Mardi, j'ai abandonné Azur à son sort et j'ai pris le bus tout le long d'une rue Sherbrooke chaude et ensoleillée pour rencontrer à la SSJB le vieux copain ex-felquiste et toujours passionnément indépendantiste Gérard Pelletier. Il nage dans le bonheur, devenu adjoint au président de la Société Saint-Jean-Baptiste, organisme québécois pur laine s'il en est. "Hé, je suis enfin payé pour faire ce que j'aime et en quoi je crois! Qui dit mieux?"
Nous sommes allés bouffer au Buona Notte sur Saint-Laurent tout près: calamars tendres et goûteux, délicieuses pâtes au ragoût de canard. Longue discussion sur le nationalisme, le racisme -- c'était le lendemain du massacre des écoliers juifs à Toulouse -- et les mouvements de protestation à travers le monde. Et l'écologie: si les choses ne changent pas, craint-il, il n'y aura même plus d'espèce humaine dans deux générations.
Il est toujours fidèle à sa croyance dans les grands complots capitalistes pour dominer le monde, mais un peu moins catégorique que jadis, notamment sur le rôle des banquiers juifs... Il serait même plutôt d'accord avec mon hypothèse sur la fin prochaine de la mainmise de la haute bourgeoisie sur les leviers du pouvoir, pour cause d'incompétence et de cupidité stupide. J'ai promis de lui envoyer un exemplaire électronique de "Refaire le monde".
Après un passage obligé chez notre comptable pour lui laisser les derniers rapports bancaires (c'est déjà la saison des impôts ici), je me suis retrouvé au Café Cherrier où j'avais rendez-vous avec Piazza le ventriloque verbomoteur [;-)] . Impossible d'avoir une table en terrasse, elles étaient prises d'assaut. Dommage, car le défilé des mini-jupes et hot-pants sur Saint-Denis valait le coup d'oeil, surtout que le printemps officiel était encore pour demain.
François est dans une forme étonnante pour ses 80 ans ou presque. Après une petite demi-heure de tête-à-tête, nous sommes rejoints amicalement mais bruyamment par l'ex-confrère retraité de La Presse Daniel Marsolais, qui était en train de se quereller au bar (quoi de neuf?) avec un type en saharienne et chapeau de paille jaune vif.

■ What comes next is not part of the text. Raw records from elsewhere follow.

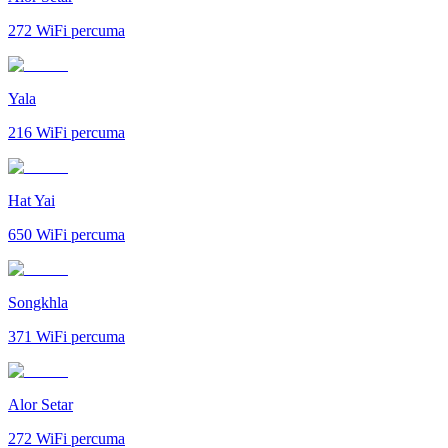
272
WiFi percuma
Yala
216
WiFi percuma
Hat Yai
650
WiFi percuma
Songkhla
371
WiFi percuma
Alor Setar
272
WiFi percuma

Piazza et lui étaient présidents de leurs syndicats respectifs pendant la dure grève conjointe de sept mois de La Presse et de Montréal-Matin en 77-78. Pas souvent d'accord sur la marche à suivre, mais avec le temps, les différends s'estompent et les souvenirs communs tissent des liens. Comme j'étais aussi membre de l'équipe de négociation -- sous le doux surnom de "cendrier", je fumais comme trois cheminées -- , ça nous faisait un sacré lot de mémoires à partager, parfois dramatiques mais tout aussi souvent comiques: nous avons passé je ne sais plus combien de semaines cloîtrés dans un motel du centre-ouest, le Ramada Inn; nous y occupions les interminables temps morts des pourparlers avec les patrons à des jeux pas toujours innocents, qui se terminaient plus souvent qu'autrement en libations tardives à La Cour, rue Saint-Denis.
Marsolais, qui ressemble maintenant à l'ancien pape du "séparatisme" Pierre Bourgault, nous rappelle avec délectation le slogan favori de Piazza à l'époque, "On va sortir la winchestère!" et nous décrit le climat récent à "la Grosse Presse", particulièrement déprimant depuis un dernier conflit remporté haut la main par la direction. "Moi qui pensais que je ne voudrais jamais prendre ma retraite, conclut-il, j'étais soulagé quand c'est arrivé."
Au moment de nous quitter, comme ça se produit toujours au Cherrier, nous tombons sur de vieilles connaissances: l'ancien metteur en scène et directeur du TNM, Jean-Luc Bastien, puis un autre survivant de la grande époque, un fréquenteur passionné des discothèques dont j'oublie le nom.
La semaine dernière, autre rencontre aussi émouvante mais beaucoup plus dramatique. Kada Hechad, l'ami algérien que j'avais connu à Dakar au milieu des années 1980 puis revu à Alger avant qu'il vienne s'installer à Montréal trois ou quatre ans plus tard, est atteint d'un cancer diagnostiqué en retard. Il ne sait pas combien de temps il lui reste, mais son moral est d'acier et son point de vue aussi optimiste qu'il lui est possible. Je passe trois heures chez lui à boire du thé, échanger des souvenirs et discuter politique et philosophie, d'abord en présence de sa fille Myriam, puis avec sa femme Fadila, d'un extraordinaire courage elle aussi. Il trouve le tour de s'émerveiller de la qualité des soins qu'il reçoit et encore plus des manifestations de sympathie et d'entr'aide de ses collègues de travail et étudiants au collège, et des multiples amis qu'il s'est faits ici. Reviendrai-je à Montréal à temps pour le revoir?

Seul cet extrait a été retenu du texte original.